# BRIEF
Output the data verbatim, minus the images.

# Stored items

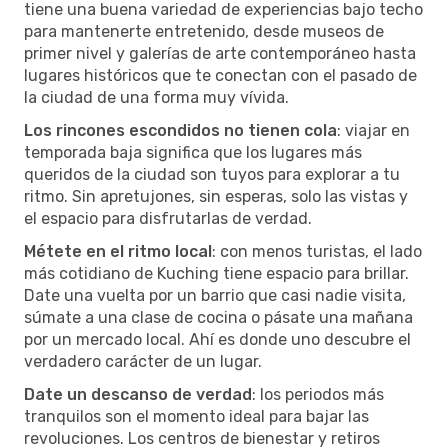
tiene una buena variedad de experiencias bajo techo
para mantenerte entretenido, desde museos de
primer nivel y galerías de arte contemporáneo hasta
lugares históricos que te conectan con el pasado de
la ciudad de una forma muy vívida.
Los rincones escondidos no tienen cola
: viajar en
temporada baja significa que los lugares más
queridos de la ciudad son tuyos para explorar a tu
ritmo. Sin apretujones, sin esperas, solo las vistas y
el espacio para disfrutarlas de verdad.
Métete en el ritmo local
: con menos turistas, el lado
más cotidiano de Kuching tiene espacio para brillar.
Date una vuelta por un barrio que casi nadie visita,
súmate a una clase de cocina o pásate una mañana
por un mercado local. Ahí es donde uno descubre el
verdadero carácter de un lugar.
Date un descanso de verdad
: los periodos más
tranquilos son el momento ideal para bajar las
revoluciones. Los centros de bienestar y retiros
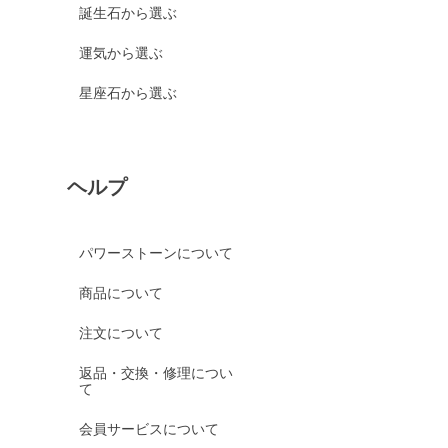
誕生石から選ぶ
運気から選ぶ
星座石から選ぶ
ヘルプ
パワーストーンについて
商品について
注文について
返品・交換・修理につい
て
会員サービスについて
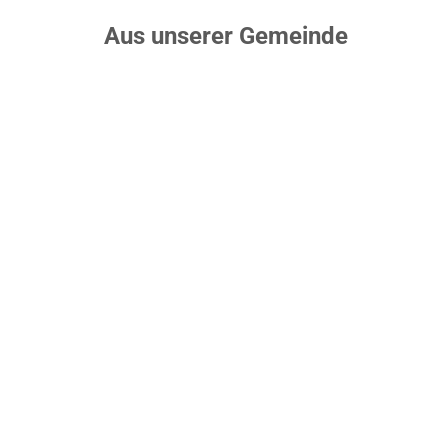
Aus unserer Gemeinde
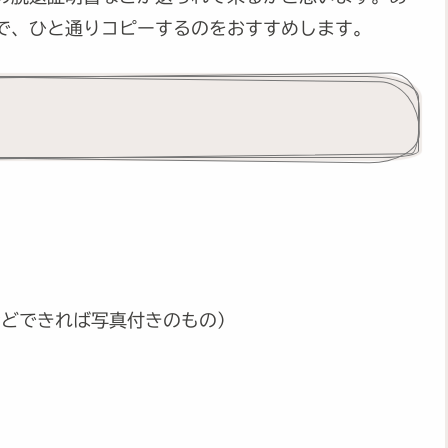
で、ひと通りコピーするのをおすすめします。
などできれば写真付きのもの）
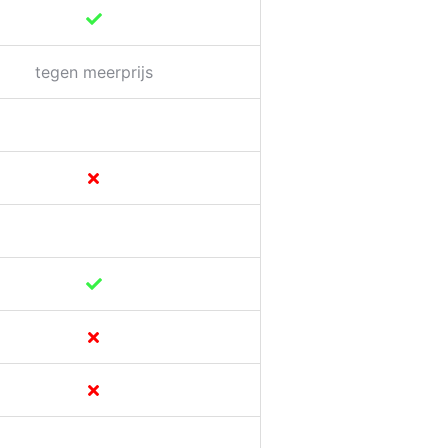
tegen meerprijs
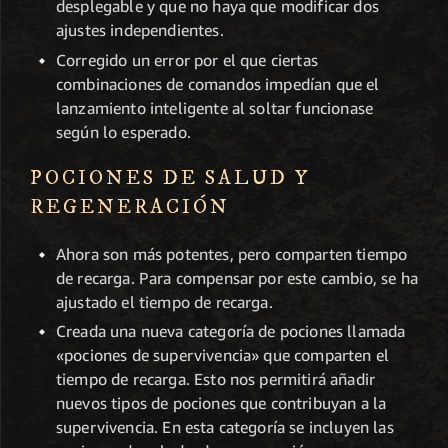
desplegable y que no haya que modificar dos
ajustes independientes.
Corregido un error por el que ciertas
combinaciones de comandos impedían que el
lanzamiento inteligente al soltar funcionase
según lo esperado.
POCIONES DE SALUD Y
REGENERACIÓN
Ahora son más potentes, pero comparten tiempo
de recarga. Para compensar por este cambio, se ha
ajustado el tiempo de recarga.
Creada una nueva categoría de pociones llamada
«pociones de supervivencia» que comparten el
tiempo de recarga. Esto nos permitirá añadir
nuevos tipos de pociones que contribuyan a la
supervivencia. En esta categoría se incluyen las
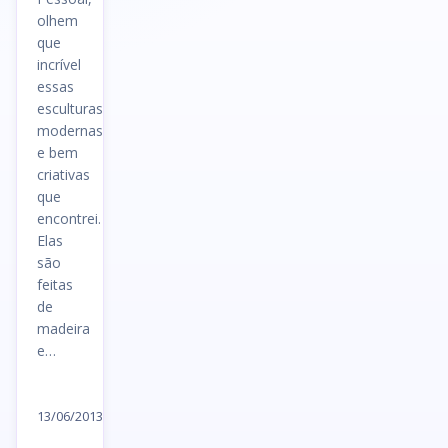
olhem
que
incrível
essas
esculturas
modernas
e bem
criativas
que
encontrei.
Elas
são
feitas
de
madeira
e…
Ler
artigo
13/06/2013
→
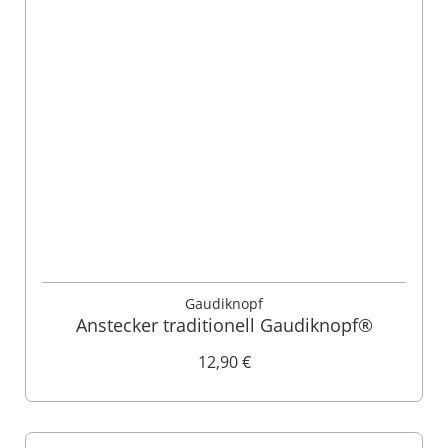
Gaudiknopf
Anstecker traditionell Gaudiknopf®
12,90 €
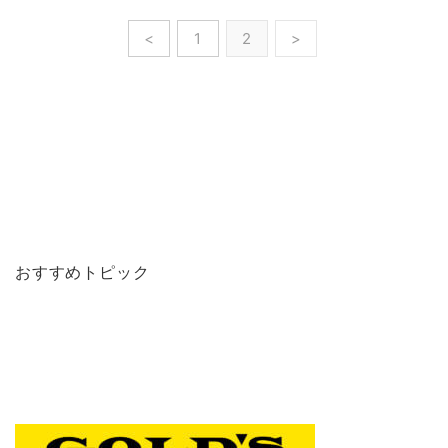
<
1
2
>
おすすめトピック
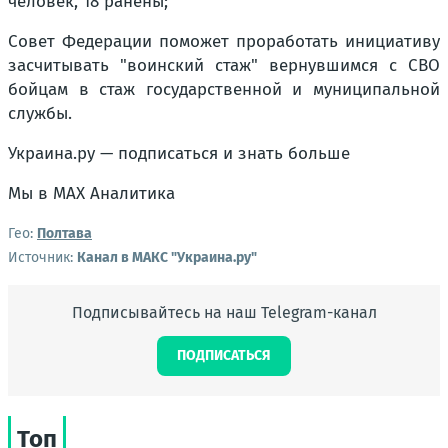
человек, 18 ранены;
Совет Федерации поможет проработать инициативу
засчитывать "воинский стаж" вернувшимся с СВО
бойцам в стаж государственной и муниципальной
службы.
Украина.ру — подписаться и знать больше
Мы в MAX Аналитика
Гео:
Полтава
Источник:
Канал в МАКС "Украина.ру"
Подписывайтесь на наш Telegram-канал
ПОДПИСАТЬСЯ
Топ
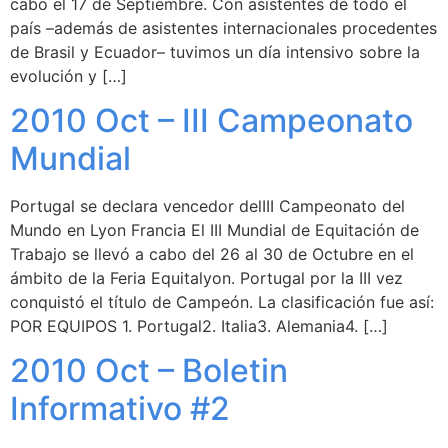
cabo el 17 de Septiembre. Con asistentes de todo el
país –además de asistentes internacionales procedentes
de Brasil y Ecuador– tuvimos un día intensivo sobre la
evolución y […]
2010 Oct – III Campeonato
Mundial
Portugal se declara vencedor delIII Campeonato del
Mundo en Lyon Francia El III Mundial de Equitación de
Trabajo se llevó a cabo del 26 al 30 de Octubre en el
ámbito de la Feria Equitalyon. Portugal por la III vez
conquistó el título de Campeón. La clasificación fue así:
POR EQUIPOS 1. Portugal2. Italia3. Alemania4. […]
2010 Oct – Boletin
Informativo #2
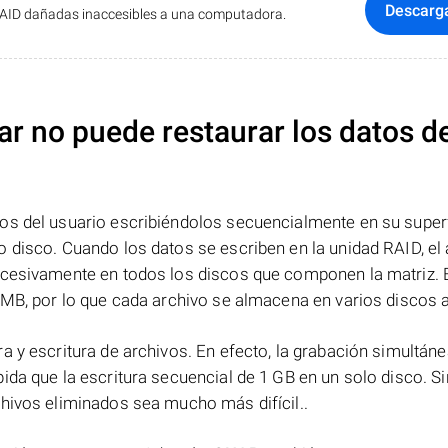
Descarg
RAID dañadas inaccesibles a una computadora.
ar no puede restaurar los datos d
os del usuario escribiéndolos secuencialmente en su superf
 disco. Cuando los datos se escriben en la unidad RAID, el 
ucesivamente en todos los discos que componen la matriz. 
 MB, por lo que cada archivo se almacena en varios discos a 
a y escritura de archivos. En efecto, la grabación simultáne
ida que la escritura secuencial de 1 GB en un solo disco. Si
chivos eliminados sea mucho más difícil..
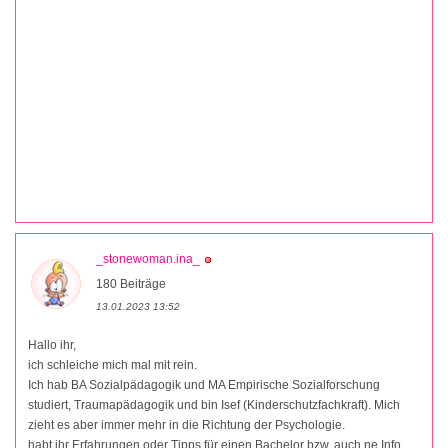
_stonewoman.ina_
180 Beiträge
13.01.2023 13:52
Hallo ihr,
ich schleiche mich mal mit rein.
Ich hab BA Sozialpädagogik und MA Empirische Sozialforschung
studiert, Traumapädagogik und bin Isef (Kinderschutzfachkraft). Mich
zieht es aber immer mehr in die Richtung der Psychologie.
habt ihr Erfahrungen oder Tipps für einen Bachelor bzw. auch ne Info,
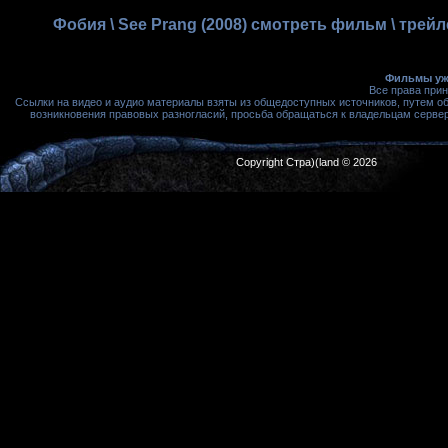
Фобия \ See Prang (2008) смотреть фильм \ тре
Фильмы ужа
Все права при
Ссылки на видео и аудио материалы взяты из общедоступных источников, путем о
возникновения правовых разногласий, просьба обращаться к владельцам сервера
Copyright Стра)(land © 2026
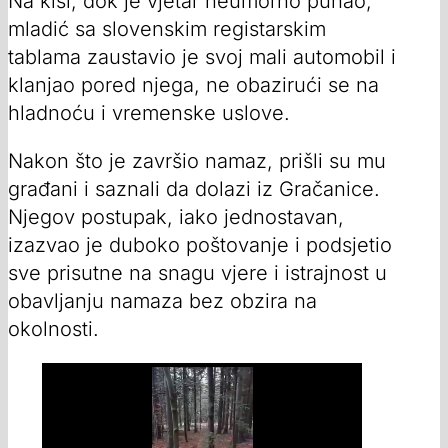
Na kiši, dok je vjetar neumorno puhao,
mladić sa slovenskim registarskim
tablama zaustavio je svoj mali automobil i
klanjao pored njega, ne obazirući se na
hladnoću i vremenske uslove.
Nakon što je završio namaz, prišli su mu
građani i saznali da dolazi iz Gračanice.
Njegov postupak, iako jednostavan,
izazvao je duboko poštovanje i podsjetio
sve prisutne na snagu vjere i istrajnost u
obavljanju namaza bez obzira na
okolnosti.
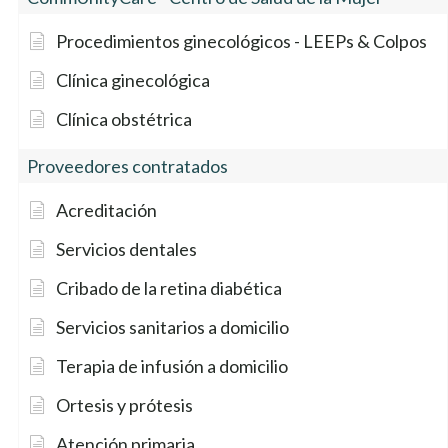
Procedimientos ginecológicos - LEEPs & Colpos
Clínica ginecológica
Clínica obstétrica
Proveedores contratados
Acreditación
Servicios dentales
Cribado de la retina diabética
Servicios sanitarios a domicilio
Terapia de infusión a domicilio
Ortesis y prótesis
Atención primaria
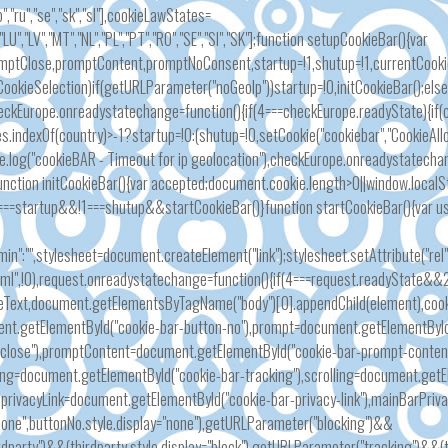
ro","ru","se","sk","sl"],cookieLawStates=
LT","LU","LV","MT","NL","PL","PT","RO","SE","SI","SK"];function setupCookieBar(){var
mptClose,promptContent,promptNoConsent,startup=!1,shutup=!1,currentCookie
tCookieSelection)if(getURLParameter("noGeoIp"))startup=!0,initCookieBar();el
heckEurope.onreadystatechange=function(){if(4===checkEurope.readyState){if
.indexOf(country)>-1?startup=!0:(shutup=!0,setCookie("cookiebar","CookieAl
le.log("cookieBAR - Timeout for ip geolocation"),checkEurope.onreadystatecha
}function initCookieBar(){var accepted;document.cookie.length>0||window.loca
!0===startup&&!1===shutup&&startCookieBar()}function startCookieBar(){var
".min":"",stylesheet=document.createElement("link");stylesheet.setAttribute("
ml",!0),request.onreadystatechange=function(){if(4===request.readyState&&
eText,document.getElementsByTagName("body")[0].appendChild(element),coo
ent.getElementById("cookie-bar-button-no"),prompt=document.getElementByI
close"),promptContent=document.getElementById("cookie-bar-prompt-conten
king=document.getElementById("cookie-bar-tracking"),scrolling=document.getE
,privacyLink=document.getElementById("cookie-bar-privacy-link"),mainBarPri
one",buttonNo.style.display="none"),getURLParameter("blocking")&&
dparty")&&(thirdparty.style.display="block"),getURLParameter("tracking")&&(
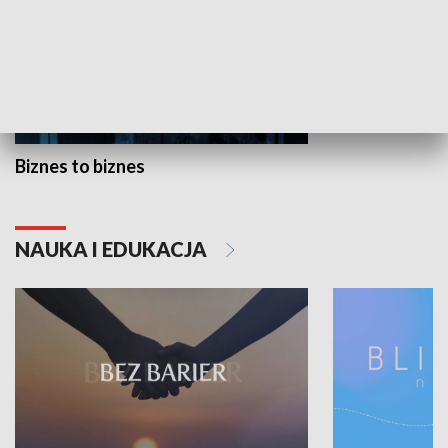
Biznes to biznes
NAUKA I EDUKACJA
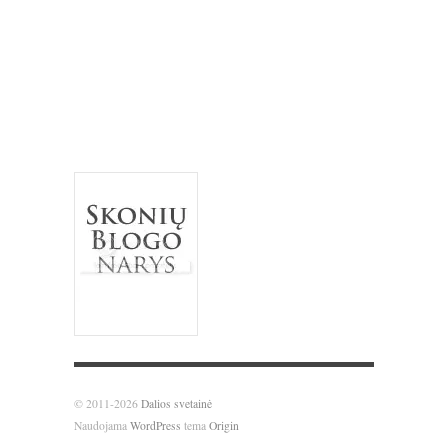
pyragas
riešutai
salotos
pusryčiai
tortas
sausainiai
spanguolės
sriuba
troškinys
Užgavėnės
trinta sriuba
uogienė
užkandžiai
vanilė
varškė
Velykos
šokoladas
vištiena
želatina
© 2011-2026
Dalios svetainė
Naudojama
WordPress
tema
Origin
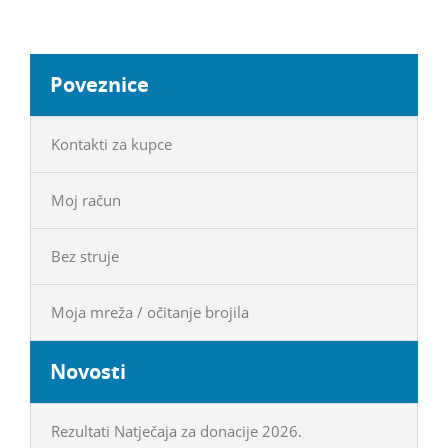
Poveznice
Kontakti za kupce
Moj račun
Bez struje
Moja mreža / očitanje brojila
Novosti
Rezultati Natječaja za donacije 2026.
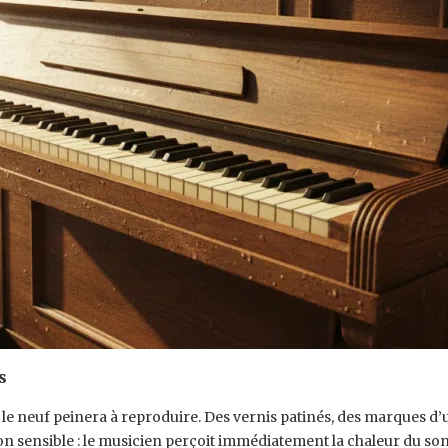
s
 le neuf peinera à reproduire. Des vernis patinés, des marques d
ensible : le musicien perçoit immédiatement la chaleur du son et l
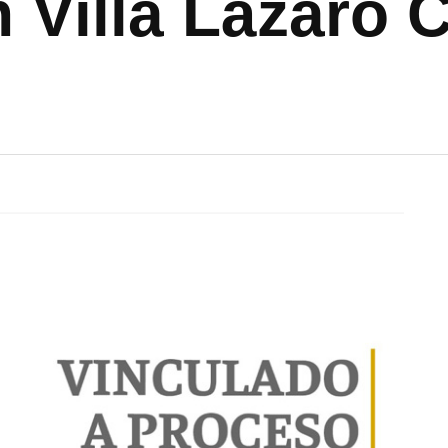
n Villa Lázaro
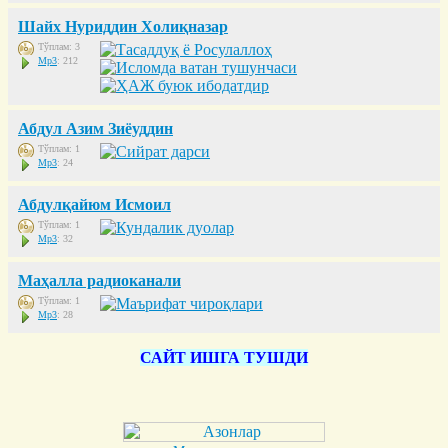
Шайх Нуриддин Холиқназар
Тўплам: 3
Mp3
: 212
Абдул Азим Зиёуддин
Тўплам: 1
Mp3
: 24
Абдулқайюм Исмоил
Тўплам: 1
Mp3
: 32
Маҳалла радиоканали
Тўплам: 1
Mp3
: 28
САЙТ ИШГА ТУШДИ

# EXERCISE SOLUTION
tiene una buena variedad de experiencias bajo techo
para mantenerte entretenido, desde museos de
primer nivel y galerías de arte contemporáneo hasta
lugares históricos que te conectan con el pasado de
la ciudad de una forma muy vívida.
Los rincones escondidos no tienen cola
: viajar en
temporada baja significa que los lugares más
queridos de la ciudad son tuyos para explorar a tu
ritmo. Sin apretujones, sin esperas, solo las vistas y
el espacio para disfrutarlas de verdad.
Métete en el ritmo local
: con menos turistas, el lado
más cotidiano de Kuching tiene espacio para brillar.
Date una vuelta por un barrio que casi nadie visita,
súmate a una clase de cocina o pásate una mañana
por un mercado local. Ahí es donde uno descubre el
verdadero carácter de un lugar.
Date un descanso de verdad
: los periodos más
tranquilos son el momento ideal para bajar las
revoluciones. Los centros de bienestar y retiros
誕生石から選ぶ
運気から選ぶ
星座石から選ぶ
ヘルプ
パワーストーンについて
商品について
注文について
返品・交換・修理につい
て
会員サービスについて
Aus unserer Gemeinde
で、ひと通りコピーするのをおすすめします。
などできれば写真付きのもの）
tegen meerprijs
desplegable y que no haya que modificar dos
ajustes independientes.
Corregido un error por el que ciertas
combinaciones de comandos impedían que el
lanzamiento inteligente al soltar funcionase
según lo esperado.
POCIONES DE SALUD Y
REGENERACIÓN
Ahora son más potentes, pero comparten tiempo
de recarga. Para compensar por este cambio, se ha
ajustado el tiempo de recarga.
Creada una nueva categoría de pociones llamada
«pociones de supervivencia» que comparten el
tiempo de recarga. Esto nos permitirá añadir
nuevos tipos de pociones que contribuyan a la
supervivencia. En esta categoría se incluyen las
olhem
que
incrível
essas
esculturas
modernas
e bem
criativas
que
encontrei.
Elas
são
feitas
de
madeira
e…
Ler
artigo
13/06/2013
→
Gaudiknopf
Anstecker traditionell Gaudiknopf®
12,90 €
<
1
2
>
おすすめトピック
человек, 18 ранены;
Совет Федерации поможет проработать инициативу
засчитывать "воинский стаж" вернувшимся с СВО
бойцам в стаж государственной и муниципальной
службы.
Украина.ру — подписаться и знать больше
Мы в MAX Аналитика
Гео:
Полтава
Источник:
Канал в МАКС "Украина.ру"
Подписывайтесь на наш Telegram-канал
ПОДПИСАТЬСЯ
Топ
cabo el 17 de Septiembre. Con asistentes de todo el
país –además de asistentes internacionales procedentes
de Brasil y Ecuador– tuvimos un día intensivo sobre la
evolución y […]
2010 Oct – III Campeonato
Mundial
Portugal se declara vencedor delIII Campeonato del
Mundo en Lyon Francia El III Mundial de Equitación de
Trabajo se llevó a cabo del 26 al 30 de Octubre en el
ámbito de la Feria Equitalyon. Portugal por la III vez
conquistó el título de Campeón. La clasificación fue así:
POR EQUIPOS 1. Portugal2. Italia3. Alemania4. […]
2010 Oct – Boletin
Informativo #2
Descarg
RAID dañadas inaccesibles a una computadora.
ar no puede restaurar los datos d
os del usuario escribiéndolos secuencialmente en su superf
 disco. Cuando los datos se escriben en la unidad RAID, el 
ucesivamente en todos los discos que componen la matriz. 
 MB, por lo que cada archivo se almacena en varios discos a 
a y escritura de archivos. En efecto, la grabación simultáne
ida que la escritura secuencial de 1 GB en un solo disco. Si
chivos eliminados sea mucho más difícil..
_stonewoman.ina_
180 Beiträge
13.01.2023 13:52
Hallo ihr,
ich schleiche mich mal mit rein.
Ich hab BA Sozialpädagogik und MA Empirische Sozialforschung
studiert, Traumapädagogik und bin Isef (Kinderschutzfachkraft). Mich
zieht es aber immer mehr in die Richtung der Psychologie.
habt ihr Erfahrungen oder Tipps für einen Bachelor bzw. auch ne Info,
Фобия \ See Prang (2008) смотреть фильм \ тре
Фильмы ужа
Все права при
Ссылки на видео и аудио материалы взяты из общедоступных источников, путем о
возникновения правовых разногласий, просьба обращаться к владельцам сервера
Copyright Стра)(land © 2026
Na kiši, dok je vjetar neumorno puhao,
mladić sa slovenskim registarskim
tablama zaustavio je svoj mali automobil i
klanjao pored njega, ne obazirući se na
hladnoću i vremenske uslove.
Nakon što je završio namaz, prišli su mu
građani i saznali da dolazi iz Gračanice.
Njegov postupak, iako jednostavan,
izazvao je duboko poštovanje i podsjetio
sve prisutne na snagu vjere i istrajnost u
obavljanju namaza bez obzira na
okolnosti.
Procedimientos ginecológicos - LEEPs & Colpos
Clínica ginecológica
Clínica obstétrica
Proveedores contratados
Acreditación
Servicios dentales
Cribado de la retina diabética
Servicios sanitarios a domicilio
Terapia de infusión a domicilio
Ortesis y prótesis
Atención primaria
ro","ru","se","sk","sl"],cookieLawStates=
LT","LU","LV","MT","NL","PL","PT","RO","SE","SI","SK"];function setupCookieBar(){var
mptClose,promptContent,promptNoConsent,startup=!1,shutup=!1,currentCookie
tCookieSelection)if(getURLParameter("noGeoIp"))startup=!0,initCookieBar();el
heckEurope.onreadystatechange=function(){if(4===checkEurope.readyState){if
.indexOf(country)>-1?startup=!0:(shutup=!0,setCookie("cookiebar","CookieAl
le.log("cookieBAR - Timeout for ip geolocation"),checkEurope.onreadystatecha
}function initCookieBar(){var accepted;document.cookie.length>0||window.loca
!0===startup&&!1===shutup&&startCookieBar()}function startCookieBar(){var
".min":"",stylesheet=document.createElement("link");stylesheet.setAttribute("
ml",!0),request.onreadystatechange=function(){if(4===request.readyState&&
eText,document.getElementsByTagName("body")[0].appendChild(element),coo
ent.getElementById("cookie-bar-button-no"),prompt=document.getElementByI
close"),promptContent=document.getElementById("cookie-bar-prompt-conten
king=document.getElementById("cookie-bar-tracking"),scrolling=document.getE
,privacyLink=document.getElementById("cookie-bar-privacy-link"),mainBarPri
one",buttonNo.style.display="none"),getURLParameter("blocking")&&
dparty")&&(thirdparty.style.display="block"),getURLParameter("tracking")&&(
Biznes to biznes
NAUKA I EDUKACJA
pyragas
riešutai
salotos
pusryčiai
tortas
sausainiai
spanguolės
sriuba
troškinys
Užgavėnės
trinta sriuba
uogienė
užkandžiai
vanilė
varškė
Velykos
šokoladas
vištiena
želatina
© 2011-2026
Dalios svetainė
Naudojama
WordPress
tema
Origin
Poveznice
Kontakti za kupce
Moj račun
Bez struje
Moja mreža / očitanje brojila
Novosti
Rezultati Natječaja za donacije 2026.
s
 le neuf peinera à reproduire. Des vernis patinés, des marques d
ensible : le musicien perçoit immédiatement la chaleur du son et l
n Villa Lázaro
Шайх Нуриддин Холиқназар
Тўплам: 3
Mp3
: 212
Абдул Азим Зиёуддин
Тўплам: 1
Mp3
: 24
Абдулқайюм Исмоил
Тўплам: 1
Mp3
: 32
Маҳалла радиоканали
Тўплам: 1
Mp3
: 28
САЙТ ИШГА ТУШДИ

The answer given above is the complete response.